Researchers in the US have studied the skulls of ancient human ancestors and concluded that fist-fighting may have played a role in shaping the male face.

You can read the paper itself here (Carrier & Morgan, 2014). I'm sorry, but to me it reads like a just-so story. Just because modern humans take a swing at each other from time to time, doesn't mean that this was the case for earlier hominins. The authors of the paper argue that the facial features of robust australopithecines are the result of natural selection acting through bare-fist fighting. However, they don't offer any actual evidence that this might have happened: nothing on whether paranthropine skulls show the sort of facial damage that you might expect if fighting in this way was sufficiently widespread to act as a selective force. And similarly, no real discussion of whether Paranthropus could form a fist capable of doing such damage. (The paper on Australopithecus sediba to which they refer actually describes sediba's hand as a mosaic of features.) In other words, they're making a sweeping assumption - that paranthropines routinely beat the heck out of each other - to support the a priori assumption that our own facial evolution was shaped by this.

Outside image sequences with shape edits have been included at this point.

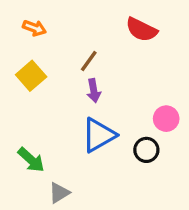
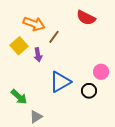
orange arrow: (34, 28) -> (34, 24), moved, size x1.5
purple arrow: (94, 91) -> (38, 55), moved

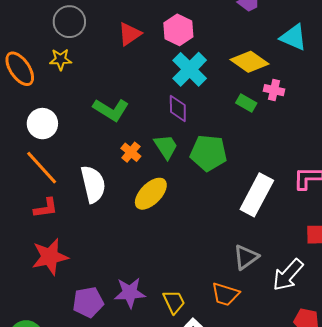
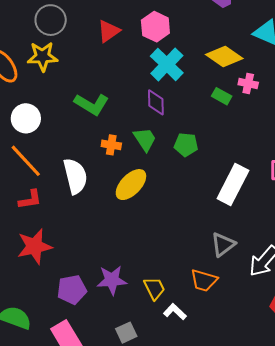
yellow star: (61, 59) -> (43, 56), size x1.4
orange cross: (131, 152) -> (111, 145), turned -30
green pentagon: (209, 153) -> (186, 145), size x0.7

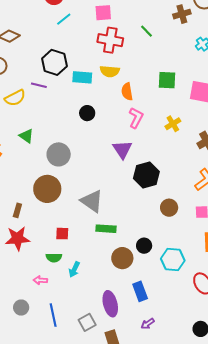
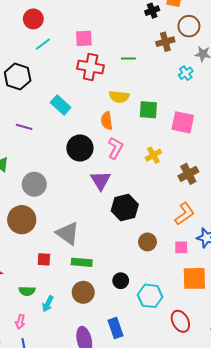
green line: (147, 31) -> (128, 58), turned -48
black hexagon: (54, 62) -> (18, 76), moved
yellow semicircle: (110, 71) -> (119, 97), moved
cyan rectangle: (82, 77) -> (61, 105), turned 36
purple line: (39, 85) -> (24, 127), moved
black circle: (87, 113) -> (80, 148), moved, size x1.6
red square: (62, 234) -> (44, 259), moved
brown circle: (122, 258) -> (83, 292), moved
pink arrow: (40, 280) -> (20, 322), moved, turned -80

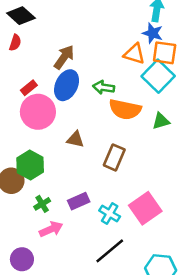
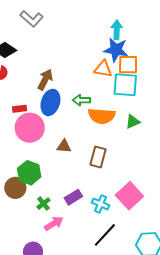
blue star: (153, 33) -> (116, 50), size x1.4
cyan square: (158, 76) -> (125, 85), turned -32
red rectangle: (29, 88) -> (20, 109), turned 40

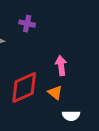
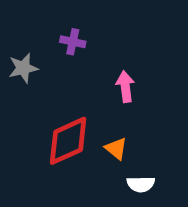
pink arrow: (61, 66) -> (125, 87), moved

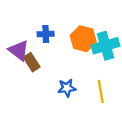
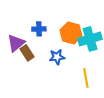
purple triangle: (19, 50) -> (16, 43), turned 42
blue star: (67, 88) -> (57, 57), moved

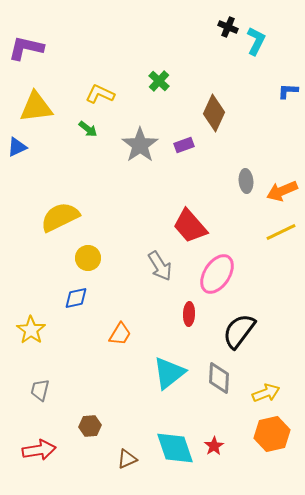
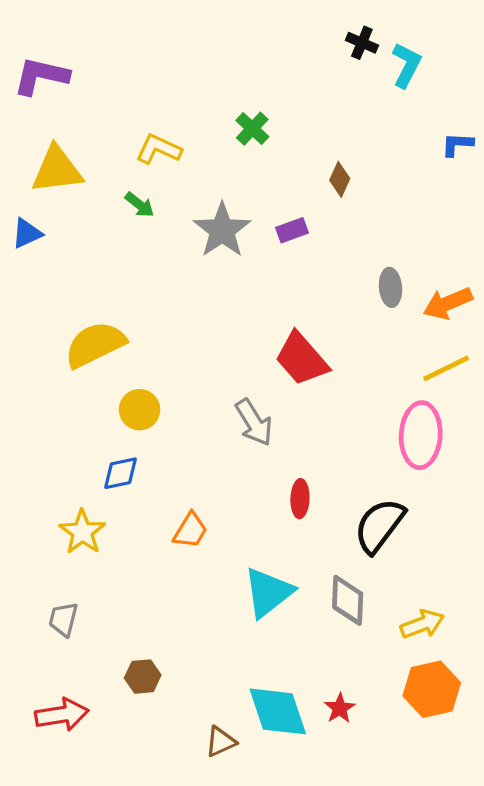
brown diamond: (214, 113) -> (340, 179), size x0.6
pink ellipse: (217, 274) -> (421, 435), moved, turned -30
yellow star: (31, 330) -> (82, 532), moved
brown triangle: (127, 459) -> (221, 742), moved

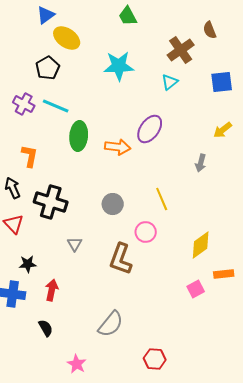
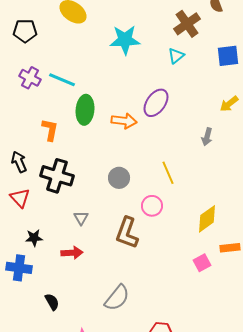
black pentagon: (48, 68) -> (25, 31), moved, turned 30
orange L-shape: (30, 156) -> (50, 130), moved
red arrow: (52, 290) -> (72, 253), moved, turned 75

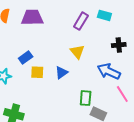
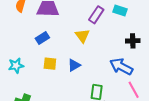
yellow triangle: (77, 52) -> (82, 36), moved
blue rectangle: (26, 58) -> (42, 38), moved

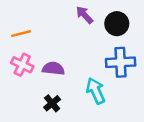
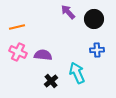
blue cross: (121, 62) -> (97, 50), size x0.6
black cross: (52, 103) -> (51, 81), moved

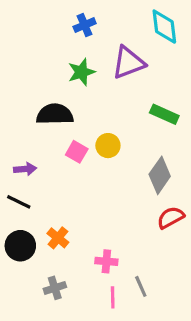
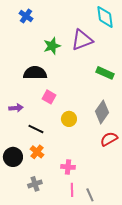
blue cross: (85, 25) -> (26, 16), moved, turned -32
yellow circle: (108, 146) -> (69, 119), moved
black line: (19, 202) -> (36, 129), moved
gray line: (141, 286) -> (90, 195), moved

There's also the question of whether modern human faces show much evidence of having evolved in this way; they actually seem quite prone to damage. Noses & cheekbones are rather susceptible to damage, and the bones of the cranium - thinner than those of Paranthropus - are dangerously easy to break. At the same time, according to the authors' speculative view, our hands are particularly well adapted to deliver blunt-force trauma.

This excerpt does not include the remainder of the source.